_Problem details_
Line by line, copy the records below exactly and leave the pictures out.

Saved entries:
^^^^^^^^^^^^^^^^

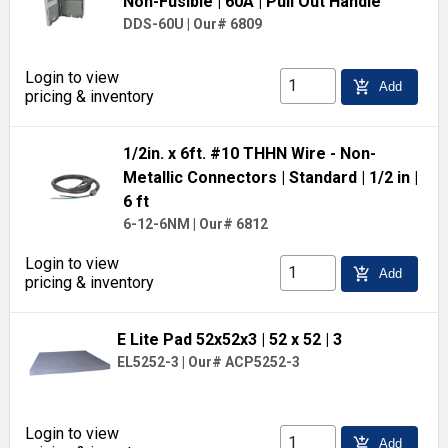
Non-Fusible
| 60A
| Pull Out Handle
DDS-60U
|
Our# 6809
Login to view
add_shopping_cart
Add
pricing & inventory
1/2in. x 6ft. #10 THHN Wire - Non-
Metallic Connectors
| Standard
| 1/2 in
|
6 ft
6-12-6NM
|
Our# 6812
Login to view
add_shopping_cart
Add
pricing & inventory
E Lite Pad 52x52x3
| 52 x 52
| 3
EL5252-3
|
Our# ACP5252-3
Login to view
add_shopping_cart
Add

^^^^^^^^^^^^^^^^

_Written answer_
Non-Fusible
| 60A
| Pull Out Handle
DDS-60U
|
Our# 6809
Login to view
add_shopping_cart
Add
pricing & inventory
1/2in. x 6ft. #10 THHN Wire - Non-
Metallic Connectors
| Standard
| 1/2 in
|
6 ft
6-12-6NM
|
Our# 6812
Login to view
add_shopping_cart
Add
pricing & inventory
E Lite Pad 52x52x3
| 52 x 52
| 3
EL5252-3
|
Our# ACP5252-3
Login to view
add_shopping_cart
Add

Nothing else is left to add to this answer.